Exactly what is written in the records below should be returned, minus the images.

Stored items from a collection

--*--

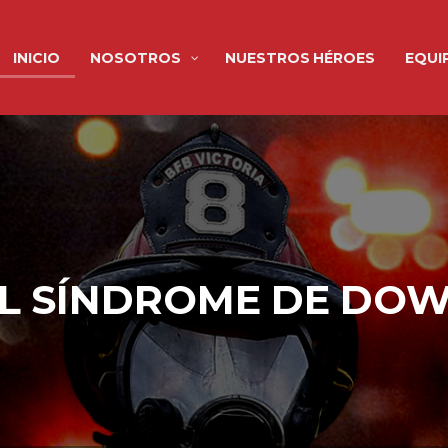
INICIO
NOSOTROS
NUESTROS HÉROES
EQUI
EL SÍNDROME DE DO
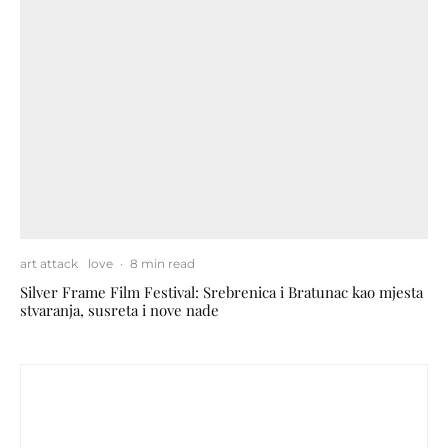
art attack
love
·
8 min read
Silver Frame Film Festival: Srebrenica i Bratunac kao mjesta
stvaranja, susreta i nove nade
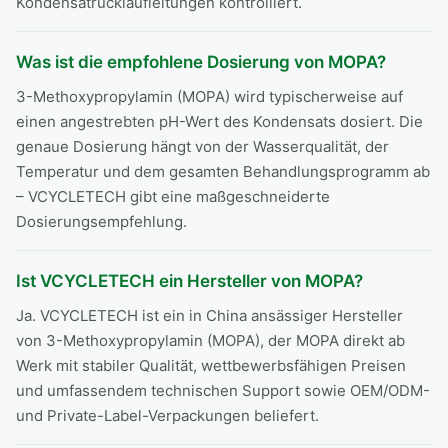
Kondensatrücklaufleitungen kontrolliert.
Was ist die empfohlene Dosierung von MOPA?
3-Methoxypropylamin (MOPA) wird typischerweise auf
einen angestrebten pH-Wert des Kondensats dosiert. Die
genaue Dosierung hängt von der Wasserqualität, der
Temperatur und dem gesamten Behandlungsprogramm ab
– VCYCLETECH gibt eine maßgeschneiderte
Dosierungsempfehlung.
Ist VCYCLETECH ein Hersteller von MOPA?
Ja. VCYCLETECH ist ein in China ansässiger Hersteller
von 3-Methoxypropylamin (MOPA), der MOPA direkt ab
Werk mit stabiler Qualität, wettbewerbsfähigen Preisen
und umfassendem technischen Support sowie OEM/ODM-
und Private-Label-Verpackungen beliefert.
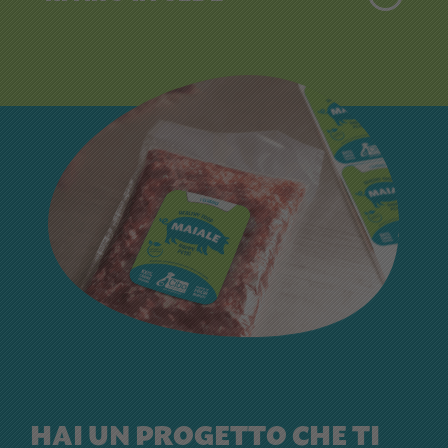
HAI UN PROGETTO CHE TI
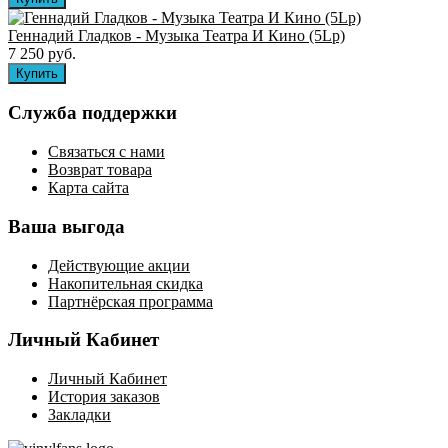
Геннадий Гладков - Музыка Театра И Кино (5Lp)
7 250 руб.
Служба поддержки
Связаться с нами
Возврат товара
Карта сайта
Ваша выгода
Действующие акции
Накопительная скидка
Партнёрская программа
Личный Кабинет
Личный Кабинет
История заказов
Закладки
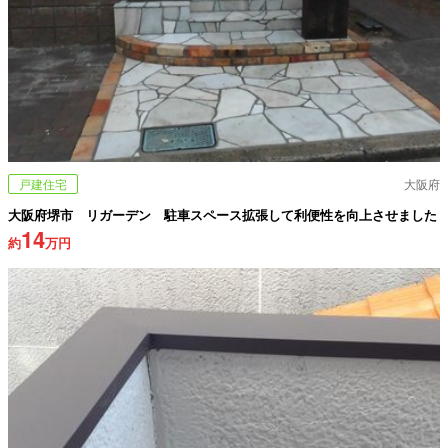
戸建住宅
大阪府
大阪府堺市 リガーデン 駐車スペース拡張して利便性を向上させました
14
約
万円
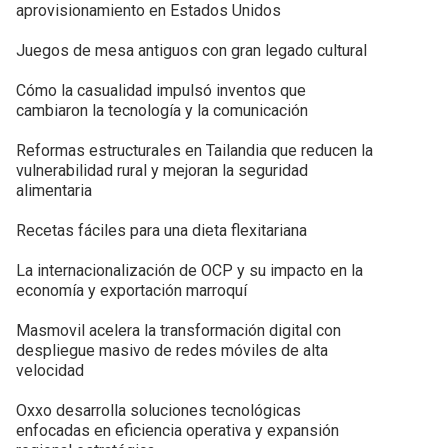
aprovisionamiento en Estados Unidos
Juegos de mesa antiguos con gran legado cultural
Cómo la casualidad impulsó inventos que
cambiaron la tecnología y la comunicación
Reformas estructurales en Tailandia que reducen la
vulnerabilidad rural y mejoran la seguridad
alimentaria
Recetas fáciles para una dieta flexitariana
La internacionalización de OCP y su impacto en la
economía y exportación marroquí
Masmovil acelera la transformación digital con
despliegue masivo de redes móviles de alta
velocidad
Oxxo desarrolla soluciones tecnológicas
enfocadas en eficiencia operativa y expansión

--*--

--- REPLY ---
INICIO
NOSOTROS
NUESTROS HÉROES
EQUI
EL SÍNDROME DE DO
art attack
love
·
8 min read
Silver Frame Film Festival: Srebrenica i Bratunac kao mjesta
stvaranja, susreta i nove nade
Kondensatrücklaufleitungen kontrolliert.
Was ist die empfohlene Dosierung von MOPA?
3-Methoxypropylamin (MOPA) wird typischerweise auf
einen angestrebten pH-Wert des Kondensats dosiert. Die
genaue Dosierung hängt von der Wasserqualität, der
Temperatur und dem gesamten Behandlungsprogramm ab
– VCYCLETECH gibt eine maßgeschneiderte
Dosierungsempfehlung.
Ist VCYCLETECH ein Hersteller von MOPA?
Ja. VCYCLETECH ist ein in China ansässiger Hersteller
von 3-Methoxypropylamin (MOPA), der MOPA direkt ab
Werk mit stabiler Qualität, wettbewerbsfähigen Preisen
und umfassendem technischen Support sowie OEM/ODM-
und Private-Label-Verpackungen beliefert.
HAI UN PROGETTO CHE TI
Геннадий Гладков - Музыка Театра И Кино (5Lp)
7 250 руб.
Служба поддержки
Связаться с нами
Возврат товара
Карта сайта
Ваша выгода
Действующие акции
Накопительная скидка
Партнёрская программа
Личный Кабинет
Личный Кабинет
История заказов
Закладки
戸建住宅
大阪府
大阪府堺市 リガーデン 駐車スペース拡張して利便性を向上させました
14
約
万円
aprovisionamiento en Estados Unidos
Juegos de mesa antiguos con gran legado cultural
Cómo la casualidad impulsó inventos que
cambiaron la tecnología y la comunicación
Reformas estructurales en Tailandia que reducen la
vulnerabilidad rural y mejoran la seguridad
alimentaria
Recetas fáciles para una dieta flexitariana
La internacionalización de OCP y su impacto en la
economía y exportación marroquí
Masmovil acelera la transformación digital con
despliegue masivo de redes móviles de alta
velocidad
Oxxo desarrolla soluciones tecnológicas
enfocadas en eficiencia operativa y expansión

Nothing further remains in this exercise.